In this newsletter, I want to focus instead on the role that generative AI will play in the distribution and consumption of media, and why we’re entering a new era of the internet where hyper-personalized content could reshape how we access information and entertainment.

The video below offers a summary of this article, generated with my AI avatar in Synthesia, though I encourage you to read the entire article:

Today, the main interface for accessing content online is the personalized social feed. It started in 2006 when Facebook replaced the chronological home page with a new feature called the News Feed. Powered by a ranking system, the News Feed used predictive AI-driven algorithms to curate existing content made up largely of posts shared by your friends, Facebook Pages you liked or Groups you joined (alongside a healthy sprinkle of personalized ads).
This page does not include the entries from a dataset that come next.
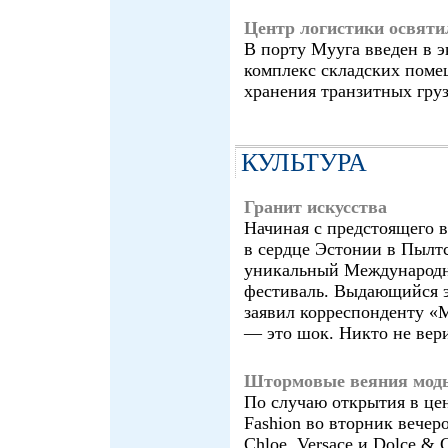
Центр логистики освяти
В порту Мууга введен в 
комплекс складских поме
хранения транзитных груз
КУЛЬТУРА
Гранит искусства
Начиная с предстоящего в
в сердце Эстонии в Пылт
уникальный Международн
фестиваль. Выдающийся э
заявил корреспонденту «
— это шок. Никто не вери
Штормовые веяния мод
По случаю открытия в це
Fashion во вторник вечер
Chloe, Versace и Dolce & 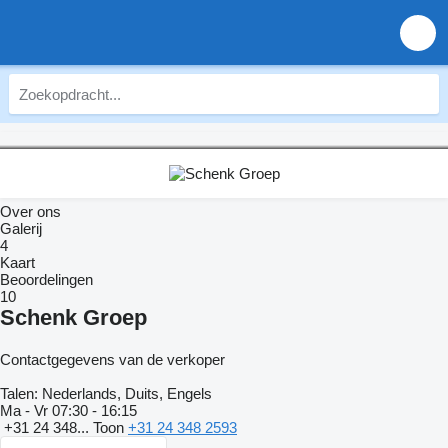
Over ons
Galerij
4
Kaart
Beoordelingen
10
Schenk Groep
Contactgegevens van de verkoper
Talen:
Nederlands, Duits, Engels
Ma - Vr
07:30 - 16:15
+31 24 348...
Toon
+31 24 348 2593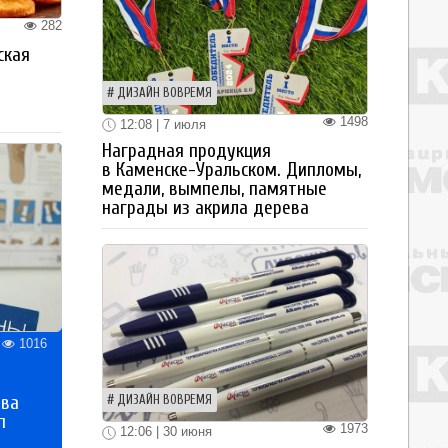
282
ская
а
ДИЗАЙН ВОВРЕМЯ
1498
12:08 | 7 июля
Наградная продукция
в Каменске-Уральском. Дипломы,
медали, вымпелы, памятные
награды из акрила дерева
1016
тва
ДИЗАЙН ВОВРЕМЯ
п
1973
12:06 | 30 июня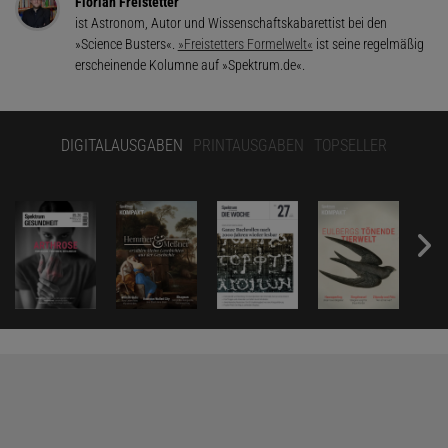
Florian Freistetter
ist Astronom, Autor und Wissenschaftskabarettist bei den
»Science Busters«.
»Freistetters Formelwelt«
ist seine regelmäßig
erscheinende Kolumne auf »Spektrum.de«.
DIGITALAUSGABEN
PRINTAUSGABEN
TOPSELLER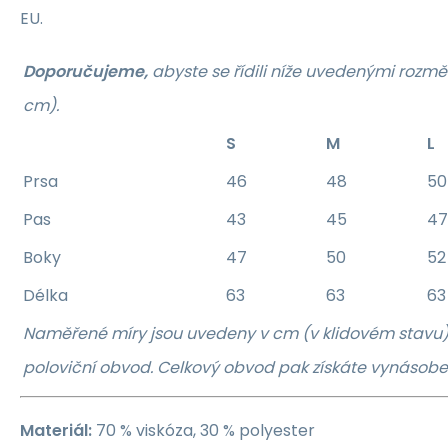
EU.
Doporučujeme,
abyste se řídili níže uvedenými rozmě
cm).
S
M
L
Prsa
46
48
50
Pas
43
45
47
Boky
47
50
52
Délka
63
63
63
Naměřené míry jsou uvedeny v cm (v klidovém stavu)
poloviční obvod. Celkový obvod pak získáte vynáso
Materiál:
70 % viskóza, 30 % polyester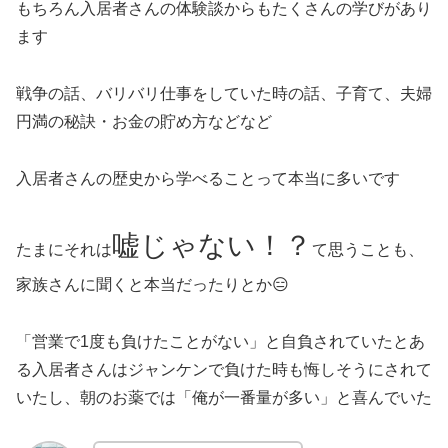
もちろん入居者さんの体験談からもたくさんの学びがあり
ます
戦争の話、バリバリ仕事をしていた時の話、子育て、夫婦
円満の秘訣・お金の貯め方などなど
入居者さんの歴史から学べることって本当に多いです
嘘じゃない！？
たまにそれは
て思うことも、
家族さんに聞くと本当だったりとか😑
「営業で1度も負けたことがない」と自負されていたとあ
る入居者さんはジャンケンで負けた時も悔しそうにされて
いたし、朝のお薬では「俺が一番量が多い」と喜んでいた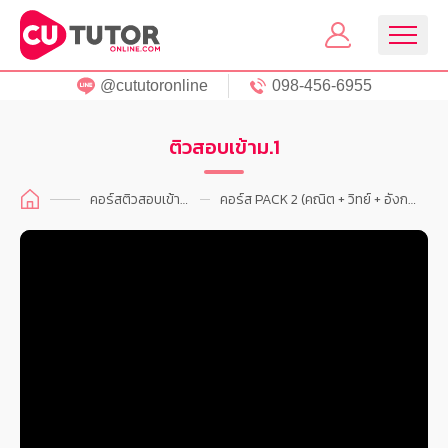
@cututoronline
098-456-6955
ติวสอบเข้าม.1
คอร์สติวสอบเข้า ม.1
คอร์ส PACK 2 (คณิต + วิทย์ + อังกฤษ) ติวสอบเข้าม.1 + ตะลุยโจทย์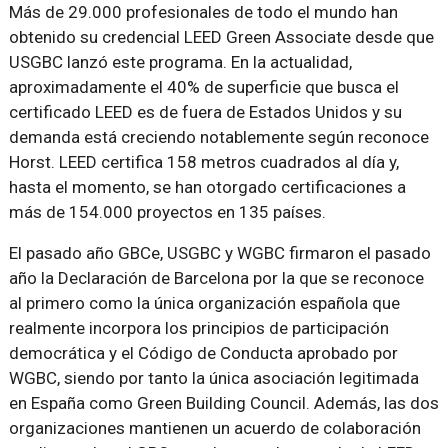
Más de 29.000 profesionales de todo el mundo han
obtenido su credencial LEED Green Associate desde que
USGBC lanzó este programa. En la actualidad,
aproximadamente el 40% de superficie que busca el
certificado LEED es de fuera de Estados Unidos y su
demanda está creciendo notablemente según reconoce
Horst. LEED certifica 158 metros cuadrados al día y,
hasta el momento, se han otorgado certificaciones a
más de 154.000 proyectos en 135 países.
El pasado año GBCe, USGBC y WGBC firmaron el pasado
año la Declaración de Barcelona por la que se reconoce
al primero como la única organización española que
realmente incorpora los principios de participación
democrática y el Código de Conducta aprobado por
WGBC, siendo por tanto la única asociación legitimada
en España como Green Building Council. Además, las dos
organizaciones mantienen un acuerdo de colaboración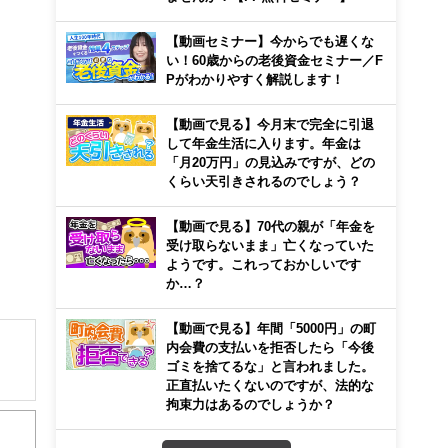
【動画セミナー】今からでも遅くな
い！60歳からの老後資金セミナー／F
Pがわかりやすく解説します！
【動画で見る】今月末で完全に引退
して年金生活に入ります。年金は
「月20万円」の見込みですが、どの
くらい天引きされるのでしょう？
【動画で見る】70代の親が「年金を
受け取らないまま」亡くなっていた
ようです。これっておかしいです
か…？
【動画で見る】年間「5000円」の町
内会費の支払いを拒否したら「今後
ゴミを捨てるな」と言われました。
正直払いたくないのですが、法的な
拘束力はあるのでしょうか？
。講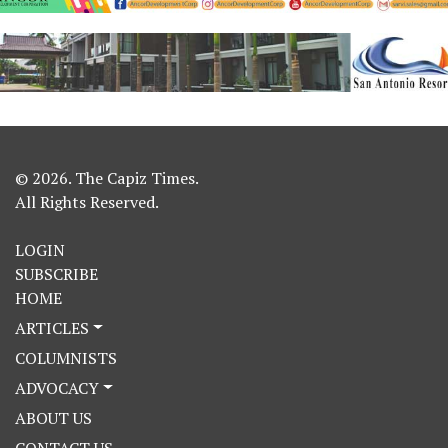
© 2026. The Capiz Times.
All Rights Reserved.
LOGIN
SUBSCRIBE
HOME
ARTICLES
COLUMNISTS
ADVOCACY
ABOUT US
CONTACT US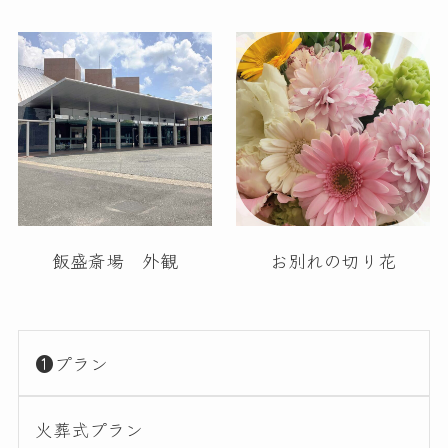
飯盛斎場 外観
お別れの切り花
❶プラン
火葬式プラン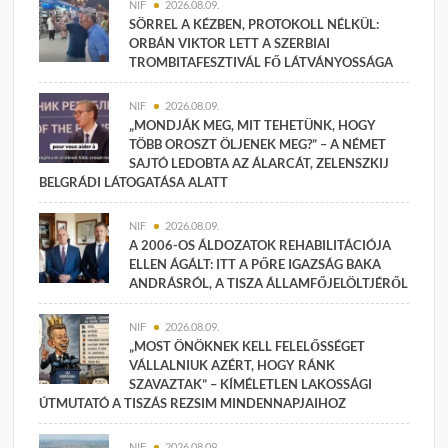
NIF
2026.08.09.
SÖRREL A KÉZBEN, PROTOKOLL NÉLKÜL:
ORBÁN VIKTOR LETT A SZERBIAI
TROMBITAFESZTIVÁL FŐ LÁTVÁNYOSSÁGA
NIF
2026.08.09.
„MONDJÁK MEG, MIT TEHETÜNK, HOGY
TÖBB OROSZT ÖLJENEK MEG?” – A NÉMET
SAJTÓ LEDOBTA AZ ÁLARCÁT, ZELENSZKIJ
BELGRÁDI LÁTOGATÁSA ALATT
NIF
2026.08.09.
A 2006-OS ÁLDOZATOK REHABILITÁCIÓJA
ELLEN ÁGÁLT: ITT A PŐRE IGAZSÁG BAKA
ANDRÁSRÓL, A TISZA ÁLLAMFŐJELÖLTJÉRŐL
NIF
2026.08.09.
„MOST ÖNÖKNEK KELL FELELŐSSÉGET
VÁLLALNIUK AZÉRT, HOGY RÁNK
SZAVAZTAK” – KÍMÉLETLEN LAKOSSÁGI
ÚTMUTATÓ A TISZÁS REZSIM MINDENNAPJAIHOZ
NIF
2026.08.09.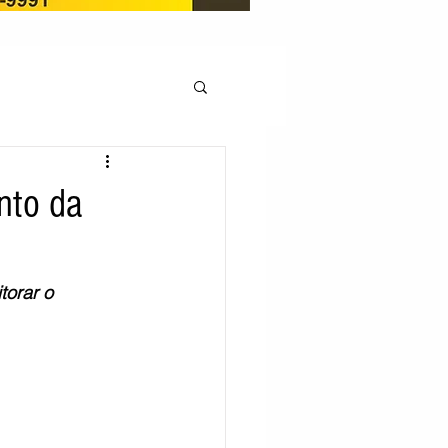
OCAÇÃO
nto da
Pedito de renovação
orar o 
LICENÇA AMBIENTAL
EM
REGIÃO OESTE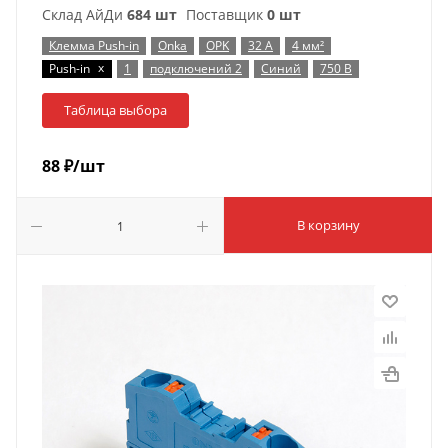
Склад АйДи
684 шт
Поставщик
0 шт
Клемма Push-in
Onka
OPK
32 А
4 мм²
x
Push-in
1
подключений 2
Синий
750 В
Таблица выбора
88
₽
/шт
В корзину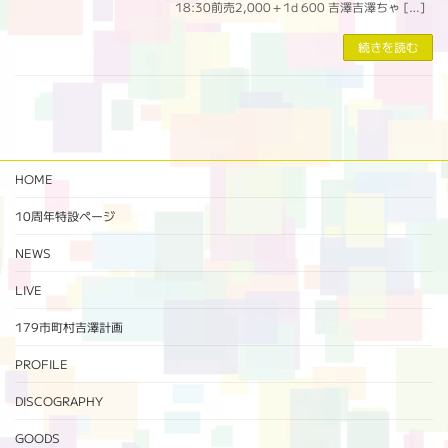
18:30前売2,000＋1d 600 吉澤吉澤ちゃ […]
続きを読む
HOME
10周年特設ページ‬
NEWS
LIVE
179市町村吉澤計画
PROFILE
DISCOGRAPHY
GOODS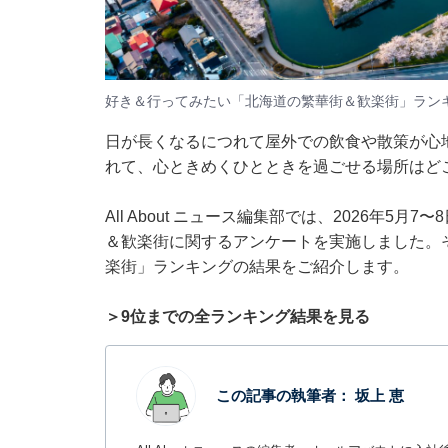
好き＆行ってみたい「北海道の繁華街＆歓楽街」ラン
日が長くなるにつれて屋外での飲食や散策が心
れて、心ときめくひとときを過ごせる場所はど
All About ニュース編集部では、2026年5
＆歓楽街に関するアンケートを実施しました。
楽街」ランキングの結果をご紹介します。
＞9位までの全ランキング結果を見る
この記事の執筆者：
坂上 恵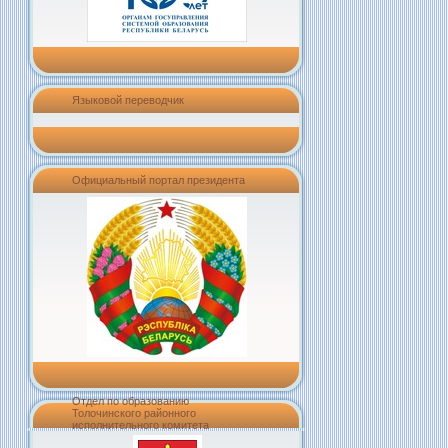
Языковой переводчик
Официальный портал президента
Отдел по образованию
Толочинского районного
исполнительного комитета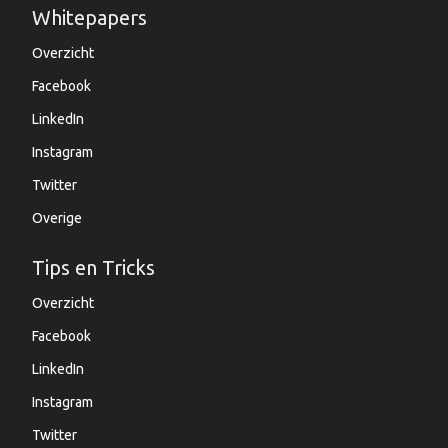
Whitepapers
Overzicht
Facebook
LinkedIn
Instagram
Twitter
Overige
Tips en Tricks
Overzicht
Facebook
LinkedIn
Instagram
Twitter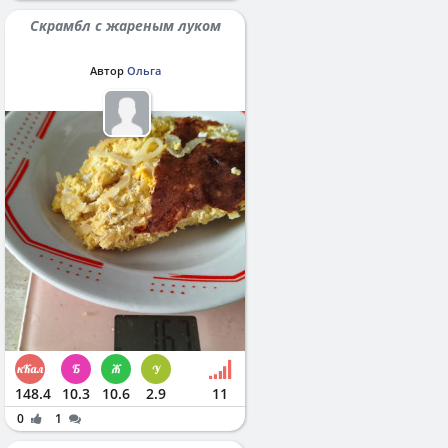
Скрамбл с жареным луком
Автор
Ольга
148.4
10.3
10.6
2.9
11
0
1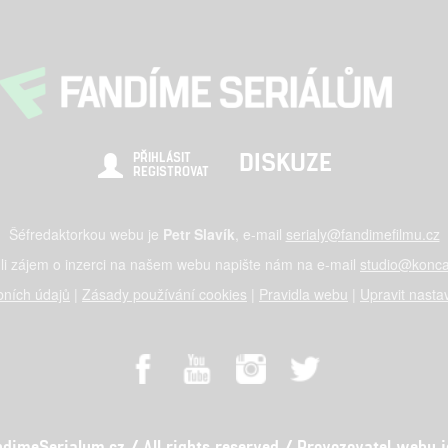
DISKUZE
PŘIHLÁSIT
REGISTROVAT
Šéfredaktorkou webu je
Petr Slavík
, e-mail
serialy@fandimefilmu.cz
li zájem o inzerci na našem webu napište nám na e-mail
studio@konca
ních údajů
|
Zásady používání cookies
|
Pravidla webu
|
Upravit nasta
meSerialum.cz / All rights reserved / Provozovatel webu je 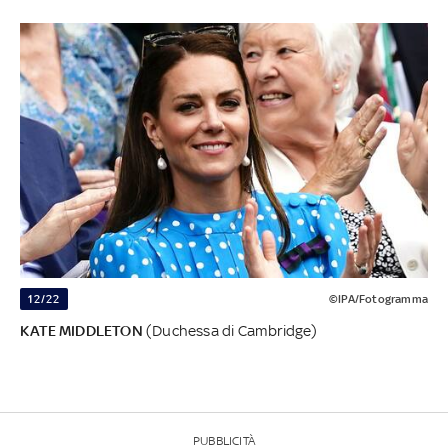
12/22
©IPA/Fotogramma
KATE MIDDLETON
(Duchessa di Cambridge)
PUBBLICITÀ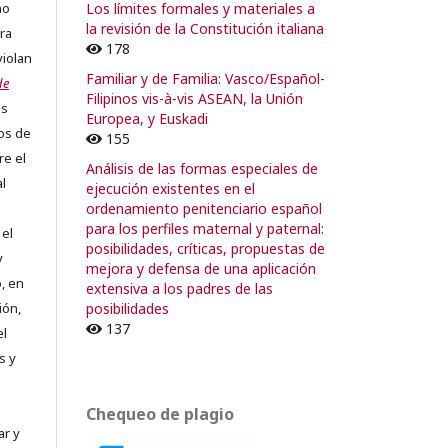
Los límites formales y materiales a
no
la revisión de la Constitución italiana
ra
178
violan
Familiar y de Familia: Vasco/Español-
de
Filipinos vis-à-vis ASEAN, la Unión
os
Europea, y Euskadi
os de
155
re el
Análisis de las formas especiales de
al
ejecución existentes en el
ordenamiento penitenciario español
para los perfiles maternal y paternal:
 el
posibilidades, críticas, propuestas de
y
mejora y defensa de una aplicación
, en
extensiva a los padres de las
posibilidades
ión,
137
el
s y
Chequeo de plagio
ar y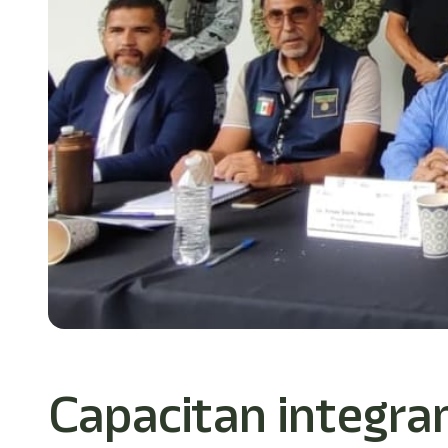
Capacitan integra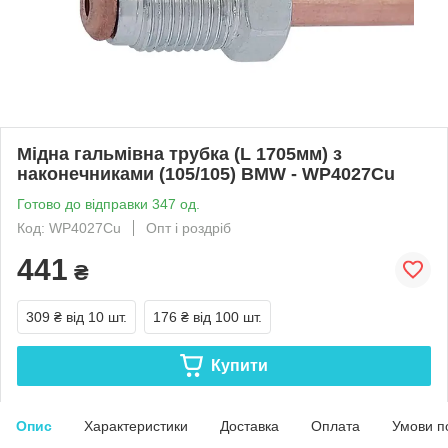
Мідна гальмівна трубка (L 1705мм) з
наконечниками (105/105) BMW - WP4027Cu
Готово до відправки 347 од.
Код: WP4027Cu
Опт і роздріб
441
₴
309 ₴
від 10 шт.
176 ₴
від 100 шт.
Купити
Опис
Характеристики
Доставка
Оплата
Умови п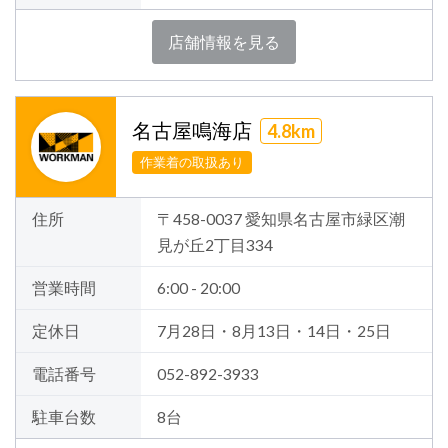
店舗情報を見る
名古屋鳴海店
4.8km
作業着の取扱あり
住所
〒458-0037 愛知県名古屋市緑区潮
見が丘2丁目334
営業時間
6:00 - 20:00
定休日
7月28日・8月13日・14日・25日
電話番号
052-892-3933
駐車台数
8台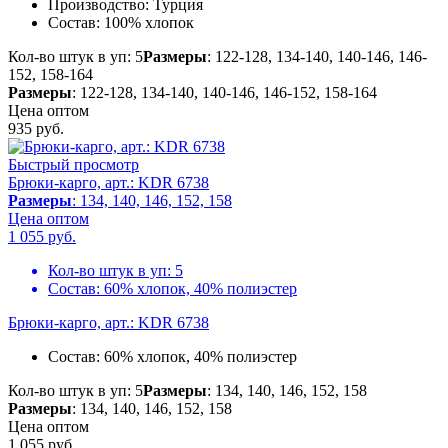
Производство:
Турция
Состав:
100% хлопок
Кол-во штук в уп: 5
Размеры
: 122-128, 134-140, 140-146, 146-
152, 158-164
Размеры
: 122-128, 134-140, 140-146, 146-152, 158-164
Цена оптом
935
руб.
Быстрый просмотр
Брюки-карго, арт.: KDR 6738
Размеры
: 134, 140, 146, 152, 158
Цена оптом
1 055
руб.
Кол-во штук в уп:
5
Состав:
60% хлопок, 40% полиэстер
Брюки-карго, арт.: KDR 6738
Состав:
60% хлопок, 40% полиэстер
Кол-во штук в уп: 5
Размеры
: 134, 140, 146, 152, 158
Размеры
: 134, 140, 146, 152, 158
Цена оптом
1 055
руб.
How News Feed ranking system works
How AI powers Facebook’s News Feed ranking algorithm

TikTok perfected the concept of a personalized feed by building a recommendation system that delivers content not just from your social graph but also based on your interests. While effective, TikTok’s approach still has one limitation: it can only rearrange pre-existing content. So whereas my For You feed might be different to yours, our feeds are picking from the same pool of standout videos.

That’s because traditional video is, at the end of the day, a one-to-many broadcast medium: you make it with a camera, you edit it with an app, and you upload it to TikTok or YouTube in the hopes of reaching millions of people.

Introduction to the TikTok recommendation system | TikTok

Generative AI is set to introduce a new paradigm of personalization by allowing you to create multiple versions of the same core content, each tailored to individual preferences, demographics, or cultural contexts. For instance, a company could generate one version of a product advertisement for a viewer in the United States and another for someone watching in France. The core message would remain the same, but elements such as language, cultural references, and even visual aesthetics or actors could be automatically adjusted to resonate with each specific audience.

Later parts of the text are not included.